● **Required work**
Copying task for the records below: reproduce each one exactly and drop the pictures.

--- Recorded data Enclosed Below ---

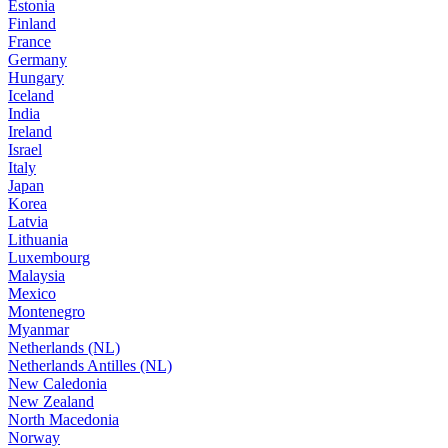
Estonia
Finland
France
Germany
Hungary
Iceland
India
Ireland
Israel
Italy
Japan
Korea
Latvia
Lithuania
Luxembourg
Malaysia
Mexico
Montenegro
Myanmar
Netherlands (NL)
Netherlands Antilles (NL)
New Caledonia
New Zealand
North Macedonia
Norway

--- End of Enclosed Recorded data ---

● **Exercise output**
Estonia
Finland
France
Germany
Hungary
Iceland
India
Ireland
Israel
Italy
Japan
Korea
Latvia
Lithuania
Luxembourg
Malaysia
Mexico
Montenegro
Myanmar
Netherlands (NL)
Netherlands Antilles (NL)
New Caledonia
New Zealand
North Macedonia
Norway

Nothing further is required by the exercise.